As in the previous chapter, the persistence plot tells us which peaks are stable and which ones are just small bumps.

τ_target = 0.01
target_clusters, _ = tomato(
    target_X,
    target_g,
    target_ds,
    τ_target,
    max_cluster_height = τ_target,
)

metricspace_plot(target_X, color = float.(target_clusters), markersize = 5)

With this choice of \(\tau\), ToMATo merges the insignificant peaks while keeping the large-scale cluster structure.

13.3 Hepta

Hepta is a three-dimensional dataset with well-separated dense regions. It is a useful contrast with Target: the geometry is simpler, but the data now lives in three dimensions.

hepta_X, hepta_labels = load_fcps("Hepta")
hepta_mat = as_matrix(hepta_X)

fig = Figure(size = (800, 400))
ax1 = Axis3(fig[1, 1], title = "Hepta: ground truth")
scatter!(ax1, hepta_mat[1, :], hepta_mat[2, :], hepta_mat[3, :], color = hepta_labels, markersize = 5)

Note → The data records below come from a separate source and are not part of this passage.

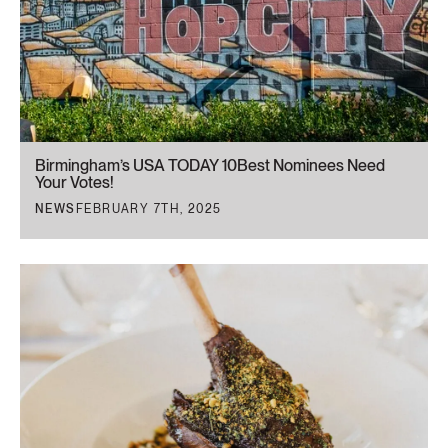
Birmingham’s USA TODAY 10Best Nominees Need
Your Votes!
NEWS
FEBRUARY 7TH, 2025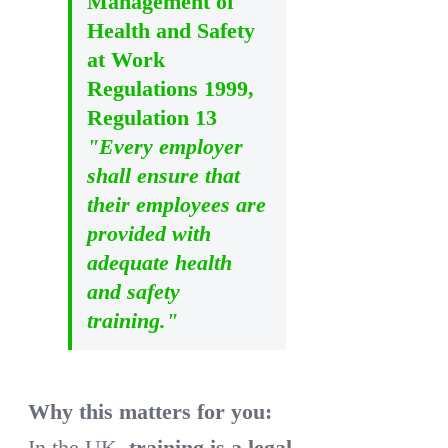
Management of
Health and Safety
at Work
Regulations 1999,
Regulation 13
"Every employer
shall ensure that
their employees are
provided with
adequate health
and safety
training."
Why this matters for you:
In the UK,
training is a legal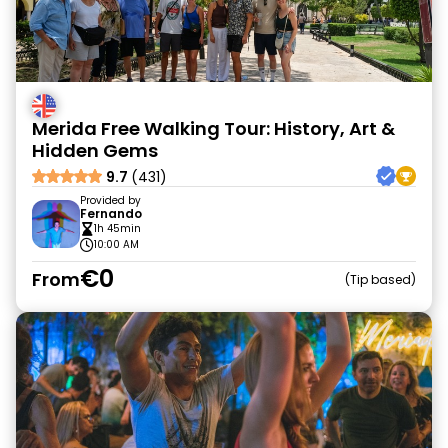
Merida Free Walking Tour: History, Art &
Hidden Gems
9.7
(431)
Provided by
Fernando
1h 45min
10:00 AM
€0
From
Tip based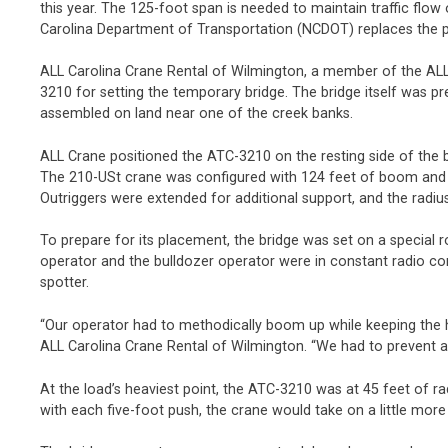
this year. The 125-foot span is needed to maintain traffic flo
Carolina Department of Transportation (NCDOT) replaces the 
ALL Carolina Crane Rental of Wilmington, a member of the ALL
3210 for setting the temporary bridge. The bridge itself was pr
assembled on land near one of the creek banks.
ALL Crane positioned the ATC-3210 on the resting side of the b
The 210-USt crane was configured with 124 feet of boom and 
Outriggers were extended for additional support, and the radiu
To prepare for its placement, the bridge was set on a special r
operator and the bulldozer operator were in constant radio co
spotter.
“Our operator had to methodically boom up while keeping the hoi
ALL Carolina Crane Rental of Wilmington. “We had to prevent a
At the load’s heaviest point, the ATC-3210 was at 45 feet of r
with each five-foot push, the crane would take on a little more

hepta_ds = kde(hepta_X, bandwidth = 0.8)
ax2 = Axis3(fig[1, 2], title = "Hepta: density-colored cloud")
scatter!(ax2, hepta_mat[1, :], hepta_mat[2, :], hepta_mat[3, :], color = hepta_ds, markersize = 5)
fig

Here the density picture is more straightforward: several compact high-density regions stand apart clearly.

hepta_g = proximity_graph(hepta_X, 1.0; min_k_ball = 4, max_k_ball = 12, k_nn = 4)

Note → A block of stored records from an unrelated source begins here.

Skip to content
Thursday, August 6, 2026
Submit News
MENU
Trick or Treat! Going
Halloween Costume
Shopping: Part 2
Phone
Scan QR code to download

tomato_graph_plot(hepta_X, hepta_g, hepta_ds)
_, hepta_births_and_deaths = tomato(hepta_X, hepta_g, hepta_ds, Inf)

tomato_persistence_plot(hepta_births_and_deaths)
τ_hepta = 0.02
hepta_clusters, _ = tomato(
    hepta_X,
    hepta_g,
    hepta_ds,
    τ_hepta,
    max_cluster_height = τ_hepta,
)

metricspace_plot(hepta_X, color = float.(hepta_clusters), markersize = 5)

Again, the persistence threshold decides how aggressively neighboring peaks are merged.

13.4 Remarks

The same recipe appears in both examples, but the parameters change:

  • the density bandwidth depends on the scale of the data;
  • the proximity radius controls how local the neighborhood graph is;
  • the persistence threshold \(\tau\) decides how aggressively ToMATo merges peaks.

That is the practical side of ToMATo: the algorithm is simple, but the scale parameters still need to match the geometry of the dataset.

13.5 Summary

These two examples illustrate the same practical lesson:

  • first inspect the geometry of the data;
  • then inspect the density and the peak persistence;
  • only then settle on a final threshold \(\tau\).

ToMATo is not parameter-free, but it does give you a principled topological diagnostic for choosing how much merging is appropriate.